Functional identification and characterization of two flavonoid glycosyltransferases ZmUGT84A3 and ZmUGT84A4 from maize

Luteolin is an important secondary metabolite of maize, which can be glycosylated through uridine diphosphate glycosyltransferase (UGT). Extensive research on UGT has been centered in Arabidopsis thaliana, but little in maize. We cloned two maize glycosyltransferase genes, ZmUGT84A3 and ZmUGT84A4. In vitro experiments revealed that ZmUGT84A3 and ZmUGT84A4 glycosylated luteolin to both luteolin-7-O-glucoside and luteolin-4′,7-di-O-glucoside.

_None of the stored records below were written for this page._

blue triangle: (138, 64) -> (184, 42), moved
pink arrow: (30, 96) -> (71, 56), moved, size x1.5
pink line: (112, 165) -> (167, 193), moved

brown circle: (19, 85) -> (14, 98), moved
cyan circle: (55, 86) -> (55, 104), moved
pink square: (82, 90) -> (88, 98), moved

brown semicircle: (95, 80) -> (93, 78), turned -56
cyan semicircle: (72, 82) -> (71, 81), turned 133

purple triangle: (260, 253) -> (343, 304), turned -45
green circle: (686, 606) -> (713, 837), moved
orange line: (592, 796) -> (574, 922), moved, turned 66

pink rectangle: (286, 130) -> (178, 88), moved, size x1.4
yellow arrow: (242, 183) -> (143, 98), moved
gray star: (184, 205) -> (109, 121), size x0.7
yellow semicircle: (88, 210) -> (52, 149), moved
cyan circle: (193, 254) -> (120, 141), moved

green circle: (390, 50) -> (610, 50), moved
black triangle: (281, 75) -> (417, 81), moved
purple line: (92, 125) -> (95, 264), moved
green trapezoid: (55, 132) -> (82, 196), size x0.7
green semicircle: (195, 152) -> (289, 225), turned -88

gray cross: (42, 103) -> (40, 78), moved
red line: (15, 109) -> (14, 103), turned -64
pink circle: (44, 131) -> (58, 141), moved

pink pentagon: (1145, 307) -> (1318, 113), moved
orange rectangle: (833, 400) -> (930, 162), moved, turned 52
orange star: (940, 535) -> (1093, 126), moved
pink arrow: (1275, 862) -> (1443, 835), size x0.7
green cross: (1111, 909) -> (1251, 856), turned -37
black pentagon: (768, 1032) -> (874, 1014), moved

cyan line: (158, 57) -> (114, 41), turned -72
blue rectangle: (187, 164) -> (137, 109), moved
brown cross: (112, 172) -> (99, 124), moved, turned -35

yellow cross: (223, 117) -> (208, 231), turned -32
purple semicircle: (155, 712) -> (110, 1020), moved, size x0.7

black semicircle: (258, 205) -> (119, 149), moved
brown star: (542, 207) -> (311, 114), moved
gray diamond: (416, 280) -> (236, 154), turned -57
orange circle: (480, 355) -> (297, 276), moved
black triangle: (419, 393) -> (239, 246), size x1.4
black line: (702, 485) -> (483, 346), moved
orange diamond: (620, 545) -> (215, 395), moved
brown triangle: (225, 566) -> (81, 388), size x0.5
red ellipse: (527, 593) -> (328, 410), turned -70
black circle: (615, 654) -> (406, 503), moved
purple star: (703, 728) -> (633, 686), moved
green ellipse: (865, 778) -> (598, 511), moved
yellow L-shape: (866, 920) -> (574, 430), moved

Notably, both ZmUGT84A3 and ZmUGT84A4 catalyzed glycosylation of many flavonoids including apigenin, naringenin, eriodyctiol, kaempferol, and quercetin. Increased temperature enhanced activities of both ZmUGT84A3 and ZmUGT84A4, and elevated a production of luteolin-4′,7-di-O-glucoside. ZmUGT84A3 activity was optimal under acidic conditions but ZmUGT84A4 preferred alkaline environments. ZmUGT84A4 exhibited higher catalytic activities (1.3 to 2.6-fold) at various substrate concentrations than did ZmUGT84A3; the latter enzyme evidenced a unique activity pattern. Enzyme-catalyzed reaction processes of ZmUGT84A3 and ZmUGT84A4 in vitro for luteolin were depicted. This study unveiled two novel multifunctional glycosyltransferases identified in maize, which exhibited extensive substrate specificity, possessed multiple catalytic sites, and offered valuable insights for studying their enzymatic characteristics.